Record extracts:
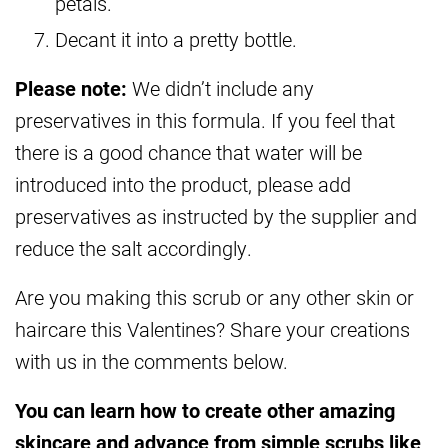
petals.
Decant it into a pretty bottle.
Please note:
We didn’t include any
preservatives in this formula. If you feel that
there is a good chance that water will be
introduced into the product, please add
preservatives as instructed by the supplier and
reduce the salt accordingly.
Are you making this scrub or any other skin or
haircare this Valentines? Share your creations
with us in the comments below.
You can learn how to create other amazing
skincare and advance from simple scrubs like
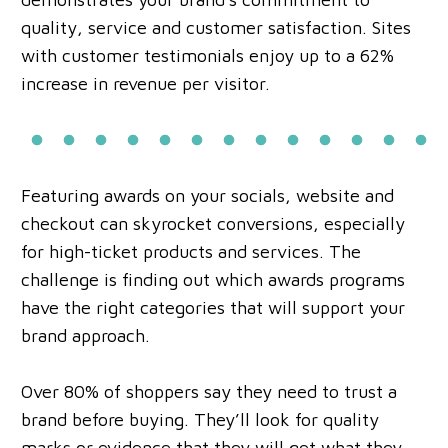
quality, service and customer satisfaction. Sites
with customer testimonials enjoy up to a 62%
increase in revenue per visitor.
Featuring awards on your socials, website and
checkout can skyrocket conversions, especially
for high-ticket products and services. The
challenge is finding out which awards programs
have the right categories that will support your
brand approach.
Over 80% of shoppers say they need to trust a
brand before buying. They’ll look for quality
marks or evidence that they will get what they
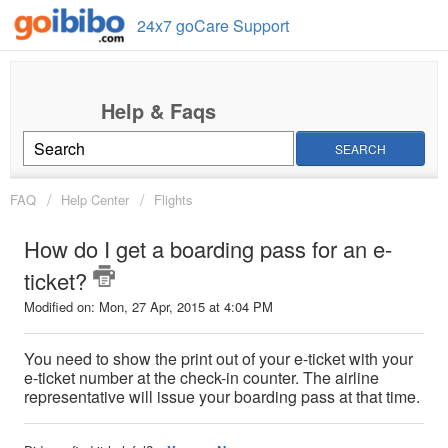
24x7 goCare Support
SEARCH
FAQ
Help Center
Flights
How do I get a boarding pass for an e-
ticket?
Modified on: Mon, 27 Apr, 2015 at 4:04 PM
You need to show the print out of your e-ticket with your
e-ticket number at the check-in counter. The airline
representative will issue your boarding pass at that time.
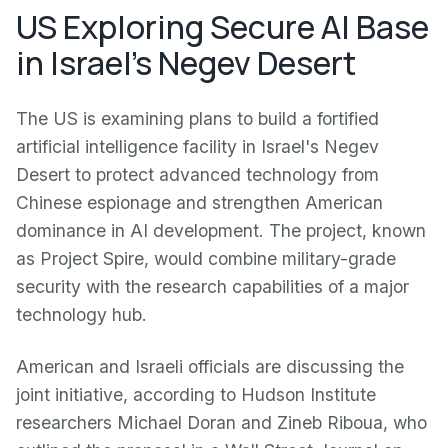
US Exploring Secure AI Base
in Israel's Negev Desert
The US is examining plans to build a fortified
artificial intelligence facility in Israel's Negev
Desert to protect advanced technology from
Chinese espionage and strengthen American
dominance in AI development. The project, known
as Project Spire, would combine military-grade
security with the research capabilities of a major
technology hub.
American and Israeli officials are discussing the
joint initiative, according to Hudson Institute
researchers Michael Doran and Zineb Riboua, who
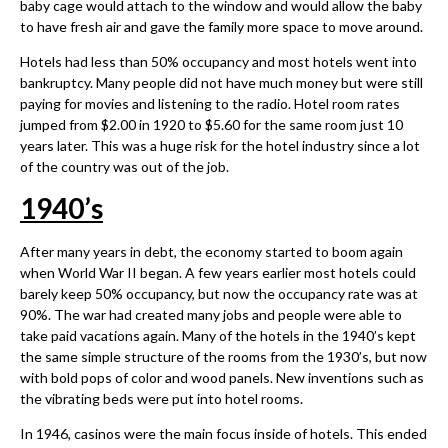
baby cage would attach to the window and would allow the baby
to have fresh air and gave the family more space to move around.
Hotels had less than 50% occupancy and most hotels went into
bankruptcy. Many people did not have much money but were still
paying for movies and listening to the radio. Hotel room rates
jumped from $2.00 in 1920 to $5.60 for the same room just 10
years later. This was a huge risk for the hotel industry since a lot
of the country was out of the job.
1940
’
s
After many years in debt, the economy started to boom again
when World War II began. A few years earlier most hotels could
barely keep 50% occupancy, but now the occupancy rate was at
90%. The war had created many jobs and people were able to
take paid vacations again. Many of the hotels in the 1940’s kept
the same simple structure of the rooms from the 1930’s, but now
with bold pops of color and wood panels. New inventions such as
the vibrating beds were put into hotel rooms.
In 1946, casinos were the main focus inside of hotels. This ended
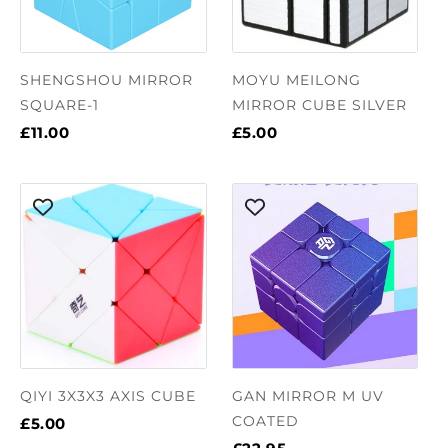
SHENGSHOU MIRROR
MOYU MEILONG
SQUARE-1
MIRROR CUBE SILVER
£11.00
£5.00
QIYI 3X3X3 AXIS CUBE
GAN MIRROR M UV
COATED
£5.00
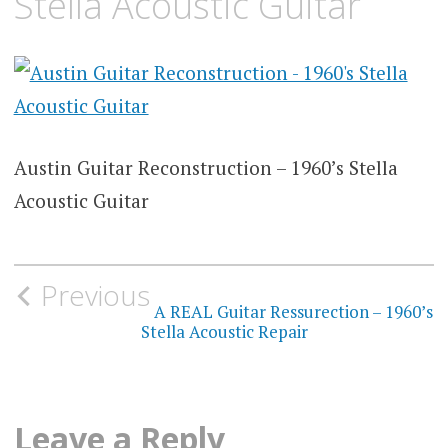
Stella Acoustic Guitar
Austin Guitar Reconstruction – 1960’s Stella
Acoustic Guitar
Post
Previous
navigation
A REAL Guitar Ressurection – 1960’s
Stella Acoustic Repair
Leave a Reply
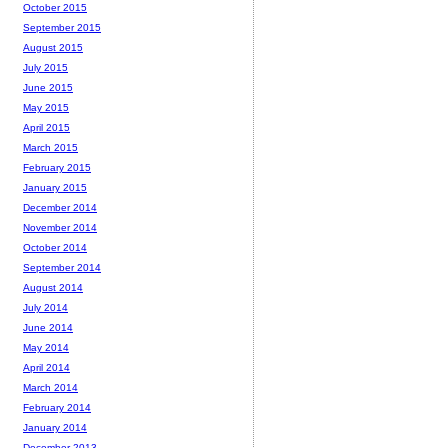
October 2015
September 2015
August 2015
July 2015
June 2015
May 2015
April 2015
March 2015
February 2015
January 2015
December 2014
November 2014
October 2014
September 2014
August 2014
July 2014
June 2014
May 2014
April 2014
March 2014
February 2014
January 2014
December 2013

Prompt: After dropping the pictures, please set down the lines from the beginning of the listing through the line containing "reduce the salt accordingly.", both included, exactly as they stand.

Worked solution:
petals.
Decant it into a pretty bottle.
Please note:
We didn’t include any
preservatives in this formula. If you feel that
there is a good chance that water will be
introduced into the product, please add
preservatives as instructed by the supplier and
reduce the salt accordingly.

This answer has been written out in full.